We still honour Woden’s name in variants of the word-stem
Wednes
- in English place-names and one of the days of our week. So, we read in Book 1 of the
Anglo-Saxon Chronicle
: ‘From this Woden arose all our royal kindred’.
4
This text, from one of our oldest surviving English histories, was no routine description of an accident of descent but a deliberate statement. The gap between each of the main English founders and Woden was but a few generations. For instance, the Jutish leader Wihtgils, whose name is attached to the Isle of Wight, was claimed to be Woden’s great-grandson through Wecta and then Witta. Wihtgils was also claimed as the father of the fifth-century and earliest semi-legendary invaders Hengist and Horsa, which would make him already resident in the British Isles when they invaded!

England was not the only Germanic-speaking country whose royalty claimed Woden as their ancestor. We read from the prologue of the Icelandic bard Snorri Sturluson’s
Prose Edda
that the royal houses of Denmark, Norway and Sweden all descended from various other sons of Woden. Not only that, but Snorri apparently supplied three additional sons to Woden for his royal offspring in north-west Europe, namely the ‘houses’ of East Saxony, Westphalia and the Volsungs Kingdom of the Franks.

However, two of Snorri’s Continental Woden lines can, with slightly different spellings and details, still be recognized in the pre-invasion royal lines of the English given in the
Anglo-Saxon Chronicle
: Snorri’s ‘House of East Saxony’ confusingly gives rise to both Jutes and Northumbrians, while that of ‘Westphalia’ is very close to King Ælfred’s Wessex line for over ten generations.

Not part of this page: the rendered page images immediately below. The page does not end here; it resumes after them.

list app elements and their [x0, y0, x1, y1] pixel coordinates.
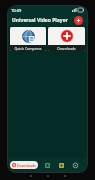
button[interactable]: Downloads — [48, 27, 85, 51]
button[interactable]: Library — [42, 160, 52, 170]
button[interactable]: Tools — [56, 160, 66, 170]
button[interactable]: Downloads — [10, 161, 38, 169]
button[interactable]: Settings — [70, 160, 80, 170]
staticText: Quick Compress — [14, 46, 42, 51]
button[interactable]: Quick Compress — [10, 27, 46, 51]
staticText: Downloads — [17, 163, 36, 168]
staticText: 10:09 — [11, 8, 22, 13]
staticText: Universal Video Player — [12, 17, 68, 24]
staticText: Downloads — [57, 46, 76, 51]
button[interactable]: Add — [74, 16, 83, 25]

Even the three male generations preceding Woden are also very similar in the two texts. Thor Heyerdahl, who picked
up on this paradox in his book
The Search for Odin
, argues on textual grounds that this particular parallelism was unlikely to be the simple result of copying.
5

Was Woden Scandinavian?
 

So, if the god-king Woden was a common Germanic ancestor figure, does that help us to differentiate Dark Ages Germanic regal ethni cities? Well it might, if we can identify from relevant Medieval Germanic literature where he is supposed to have come from and when and how his ‘sons’ dispersed.

The first thing to notice is that the connection between Anglians and Jutes of the Cimbrian Peninsula (i.e. modern Jutland in Denmark and Angeln in Schleswig-Holstein) on the one hand and Snorri’s House of East Saxony on the other is less likely to be a confusion of homelands and more likely to reflect a rapid geographical extension of elite control. The latter is consistent with territorial changes known to have taken place in the first millennium
AD
. During Emperor Augustus’ reign 2,000 years ago, the tribal land of the ‘Saxones’ lay right next to Angeln at the base of the Cimbrian Peninsula, on the east side of the River Albis (Elbe) (
Figures 9.3
and
8.1d
).
6
A little over a hundred years later, Ptolemy again refers to the Saxons as occupying the neck of the Cimbrian Peninsula. This small region was possibly Bede’s Old Saxony. By the fifth century
AD
, however, ‘Saxony’ and Saxon geographical identity had moved a long way from this region, south-west into the hinterland behind Frisia, now known as Niedersachsen (Lower Saxony).
7
Whatever the explanation for the move, these references all seem to confirm the suspicion that the word ‘Saxon’ was used rather loosely in Medieval histories.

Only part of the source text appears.